Kadri Bazi Breza was an ethnic Albanian, born in the village Brezë, located in the Karadak region. Kadri Bazi was the son of Abaz Breza, and had three Brothers. Kadri Breza began his life as a merchant, active in the old bazaars of Skopje, which were then part of the Ottoman Empire. On one occasion, a Serbian priest in the Old Bazaar of Skopje harassed two Muslim Albanian women from Matejče. The priest stripped the clothes off the two women and started beating them with a whip. The following day, upon learning of the incident, Kadri Breza tracked down the Serbian priest and killed him by firing six bullets into his head.

=== Life as a Kachak ===
Before the First Balkan War, he participated in the Battle of Kaçanik and the Capture of Skopje by Albanian troops during the Albanian Uprising of 1912. During the First Balkan War, Kadri Breza, alongside Idriz Seferi and others such as Sulë Hotla, participated in the Battle of Kumanovo. Kadri Breza, in particular, fought on the Tabanovce front, where he encountered the forces of Radomir Putnik. During the battle, the Ottomans accidentally fired their artillery shells at the Albanians defending Tabanovce instead of attacking Serbian forces. The accidental friendly fire is also said to have damaged the old Tabanovce mosque. Nevertheless, after suffering heavy casualties from the friendly fire, the Albanian Kachaks had to retreat. Idriz Seferi, while trying to withdraw, was also captured by the Serbian Army. Kadri Breza managed to escape and returned to his home village of Brezë afterwards. In 1913, Serbian forces captured Villages in the Karadak region, under them Kadri Breza's village. During that time a Serbian officer named Bašić with his unit composing of 300 men committed murders in the village, it was there when Bašić wanted to rape a local girl.

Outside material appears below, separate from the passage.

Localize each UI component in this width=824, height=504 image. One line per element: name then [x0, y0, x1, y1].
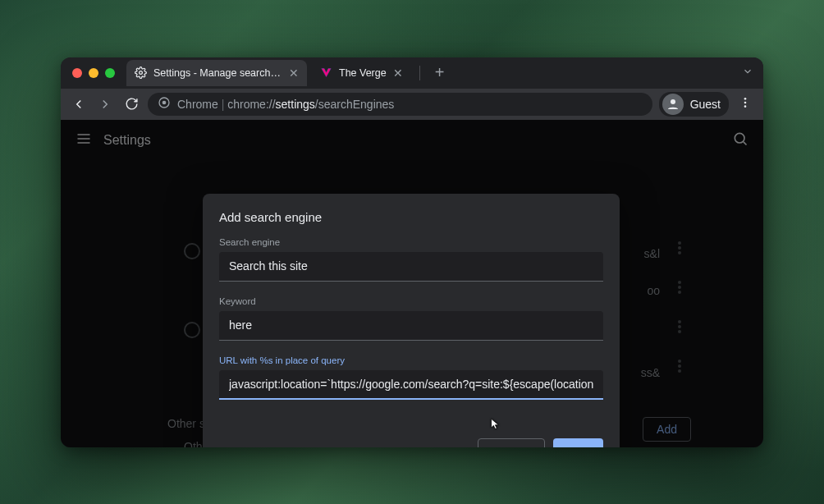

Kadri Breza heard the cries for help by the local girl and armed with a axe approached the Serbian commander, beheading him in front of all his men. Surprised by this, the entire Serbian unit fled the village. Kadri Breza then went into hiding in the mountains, where he was never caught by the Serbian Authorities.

== Legacy ==
In Karadak Kadri Bazi Breza is celebrated as a hero, who defended the Honour of the Albanians.

A Monument to him is located in his home village of Brezë.

The Hasanbeg-Aračinovo road is named after him.